Psychology has been defined differently by various authors. Dewey defines psychology as the science of facts or self phenomena (1). On the other hand, statistics is defined as the process of collecting, analyzing, interpreting and presenting data (Clark 40). The application of statistical methods in psychology enables psychologist to make informed decisions after analyzing and interpreting data. Statistical methods can be categorized as descriptive or inferential.
Descriptive methods encompass techniques that describe a set of data in an effort to condense or better understand what is there. For example, the average age group of 100 individuals might give a much better image of the group as compared to individual listing of each of the 100 ages. Moreover, inferential methods are a body of techniques which allows us to draw a conclusion about a larger group of objects by examining only a portion of those objects.
The importance of statistics in psychology can be illustrated through the following example. Consider a therapist who deals with sexual abuse. The therapist received approximately 200 patients in a month. His records show that 80 patients had anger management problems, 20 patients had promiscuous tendencies, 30 patients had signs of ADHDA, 10 presented withdrawal symptoms and 60 patients had cognitive challenges. Statistical skills will enable the therapist to analyze this data and draw logical conclusions.
Through concrete analysis of the psychological behaviors, the therapist can conduct research to shade more light on particular patterns of interest. The therapist will require statistical skills in order to conduct research efficiently.
Statistical data serve as a general aid to the managerial decision making process. One cannot make wise decisions without a proper understanding of the facts used in making those decisions.
The most successful decision makers are people that can effectively make use of the information which is available to them. Data are facts on which we perform statistical methods or techniques; i.e., facts which we collect, analyze, interpret and present (Clark 50). Data can either be qualitative or quantitative. Quantitative data are information about the world in the form of numerical data.
On the other hand, qualitative data are information about the world in the form of words. Quantitative data are necessarily structured in terms of the number system and reflect researcher imposed constructs. Qualitative data may range from structured to unstructured, and may or may not involve researcher imposed constructs. The basic difference between the two types of data lies in the process of measurement.
Thus, a study can have all quantitative data, all qualitative data or both. Which of these three apply is not a major concern. The type of data generated is what matters. The type of data intended depends on what is being investigated and practical aspects of the study. In regard to what needs to be studied, it means that substantive issues dictate methodological choices.
Collected data can be analyzed in different ways. With regard to quantitative data, the following methods can be applied (Clark 60). Frequency distributions: when the population size is small the researcher can record the sample observations, arrange them in an increasing order and see the general value and amount of variation in the individual values.

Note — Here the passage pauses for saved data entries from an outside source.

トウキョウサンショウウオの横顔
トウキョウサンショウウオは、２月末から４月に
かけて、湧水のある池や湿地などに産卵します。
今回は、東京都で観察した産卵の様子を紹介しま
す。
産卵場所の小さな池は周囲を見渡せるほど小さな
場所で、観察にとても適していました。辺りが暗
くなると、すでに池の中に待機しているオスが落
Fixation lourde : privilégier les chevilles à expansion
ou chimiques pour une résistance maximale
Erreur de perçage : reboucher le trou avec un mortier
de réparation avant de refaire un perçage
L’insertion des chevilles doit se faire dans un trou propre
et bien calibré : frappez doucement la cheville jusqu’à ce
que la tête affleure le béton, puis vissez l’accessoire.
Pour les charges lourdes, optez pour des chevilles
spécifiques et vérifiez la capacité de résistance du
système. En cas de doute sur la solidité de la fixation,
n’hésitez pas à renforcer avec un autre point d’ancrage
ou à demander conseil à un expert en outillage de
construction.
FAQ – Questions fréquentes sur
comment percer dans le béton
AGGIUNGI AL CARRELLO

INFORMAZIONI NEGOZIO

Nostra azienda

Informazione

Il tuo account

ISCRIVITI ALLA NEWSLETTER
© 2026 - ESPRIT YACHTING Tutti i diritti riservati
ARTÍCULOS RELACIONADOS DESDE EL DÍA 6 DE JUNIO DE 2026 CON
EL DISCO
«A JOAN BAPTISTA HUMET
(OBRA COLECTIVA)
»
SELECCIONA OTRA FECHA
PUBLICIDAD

Moreover, for larger samples, frequency distribution is a more compact presentation of the data. Frequency distributions can be used to estimate sample median value and obtain continuous frequency distributions and polygons.
Mean: provides the average of the values of X in a population. Standard Deviation: a measure in the amount of variation among the values X of a population. Variance: measures the degree of difference of a set of data from the mean: Coefficient of variation: statistical way that quantifies scatter. Statisticians usually compute the coefficient of variation by dividing the standard deviation of a given set of data by their mean. Mode: The most frequent value in a population.

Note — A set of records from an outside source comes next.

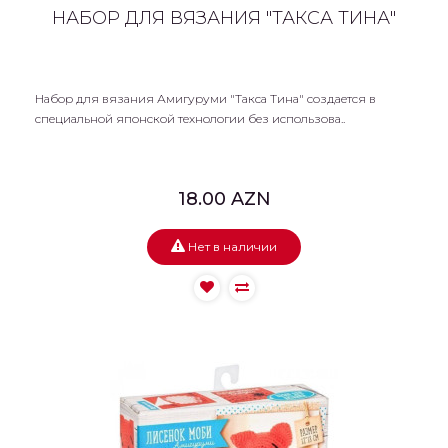
НАБОР ДЛЯ ВЯЗАНИЯ "ТАКСА ТИНА"
Набор для вязания Амигуруми "Такса Тина" создается в
специальной японской технологии без использова..
18.00 AZN
Нет в наличии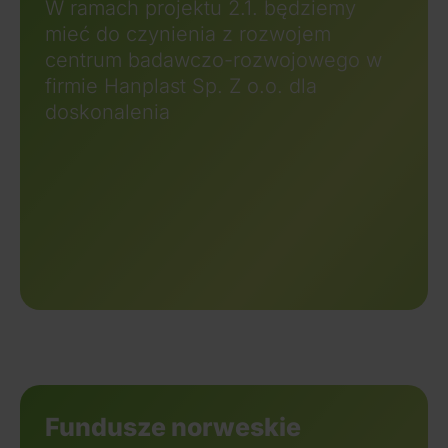
W ramach projektu 2.1. będziemy
mieć do czynienia z rozwojem
centrum badawczo-rozwojowego w
firmie Hanplast Sp. Z o.o. dla
doskonalenia
Fundusze norweskie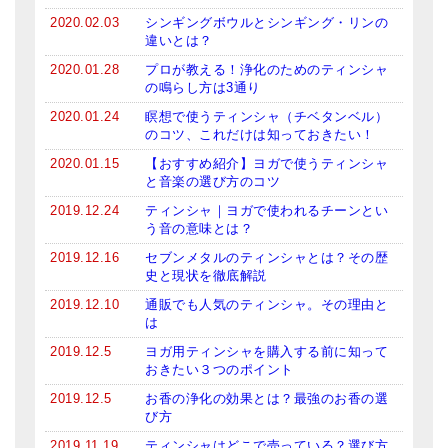
メールお便り登録
2020.02.03
シンギングボウルとシンギング・リンの
違いとは？
LINEお友だち登録
2020.01.28
プロが教える！浄化のためのティンシャ
の鳴らし方は3通り
お客様の声
2020.01.24
瞑想で使うティンシャ（チベタンベル）
ブログ
のコツ、これだけは知っておきたい！
2020.01.15
【おすすめ紹介】ヨガで使うティンシャ
特商法の表記
と音楽の選び方のコツ
2019.12.24
ティンシャ｜ヨガで使われるチーンとい
う音の意味とは？
2019.12.16
セブンメタルのティンシャとは？その歴
史と現状を徹底解説
2019.12.10
通販でも人気のティンシャ。その理由と
は
2019.12.5
ヨガ用ティンシャを購入する前に知って
おきたい３つのポイント
2019.12.5
お香の浄化の効果とは？最強のお香の選
び方
2019.11.19
ティンシャはどこで売っている？選び方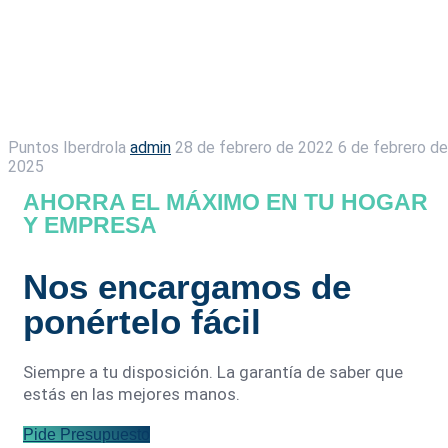
Puntos Iberdrola
admin
28 de febrero de 2022
6 de febrero de
2025
AHORRA EL MÁXIMO EN TU HOGAR
Y EMPRESA
Nos encargamos de
ponértelo fácil
Siempre a tu disposición. La garantía de saber que
estás en las mejores manos.
Pide Presupuesto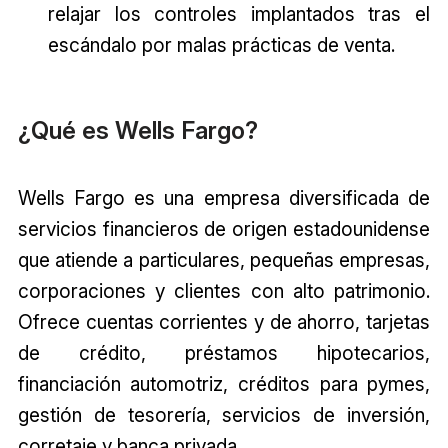
relajar los controles implantados tras el
escándalo por malas prácticas de venta.
¿Qué es Wells Fargo?
Wells Fargo es una empresa diversificada de
servicios financieros de origen estadounidense
que atiende a particulares, pequeñas empresas,
corporaciones y clientes con alto patrimonio.
Ofrece cuentas corrientes y de ahorro, tarjetas
de crédito, préstamos hipotecarios,
financiación automotriz, créditos para pymes,
gestión de tesorería, servicios de inversión,
corretaje y banca privada.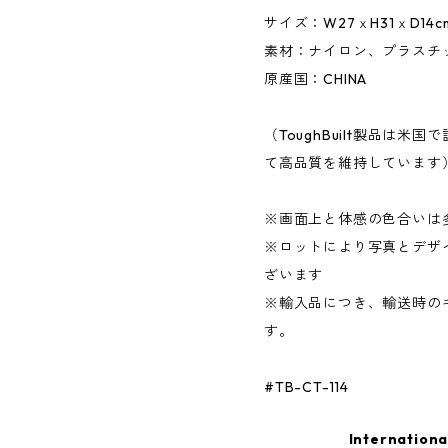
サイズ：W27ｘH31ｘD14c
素材：ナイロン、プラスチ
原産国：CHINA
（ToughBuilt製品は
て高品質を維持しています
※画面上と体感の色合いは
※ロットにより写真とデザ
ざいます
※輸入品につき、輸送時の
す。
#TB-CT-114
Internationa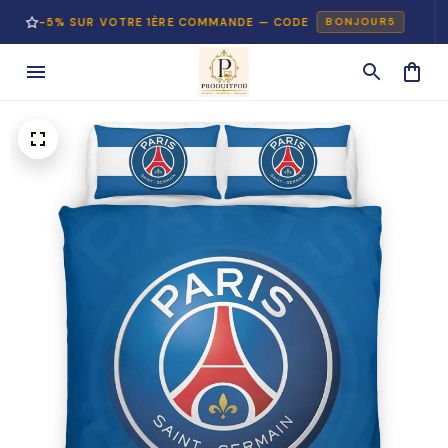
5% SUR VOTRE 1ÈRE COMMANDE — CODE
PA
BONJOUR5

Statistics can be applied to a societal problem. This usually starts with the population or a process to be investigated. It is not possible to study an entire population because the study might be costly and time consuming. However, a smaller proportion of the population (sample) is usually collected from the population and used in the analysis of the entire population.
Basically, the sample is the representation of the population under study. Therefore, data collected from the sample can be used to draw inferences about the larger population. The main application of statistical methods in psychology involves the use of statistics to analyze and interpret data.
The collected data are usually put under scrutiny using various analytical methods and eventually serves two main purposes; to describe and infer. Descriptive statistics offer an explanation of what was observed in the sample. Descriptive statistics employ numerical or graphical explanations of the observed data offering a channel for comparison between the sample and population characteristics. Numerical representations of a continuous data may include mean and standard deviation.
However, for discontinuous data, frequency and percentages become essential in offering comparisons between the sample and the population. Inferential statistics provide a means through which statisticians can draw inferences about the population from the sample that was studied. Inferential statistics utilize patterns reflected in the sample to offer a channel for population-sample inferential critique thus, accounting for randomness.
Clark, L. The Essentials of Business Statistics. New Jersey: Research and Education Association, 1991. Print.
Dewey, John. Psychology. Montana: Kessinger Publishing, 2005. Print.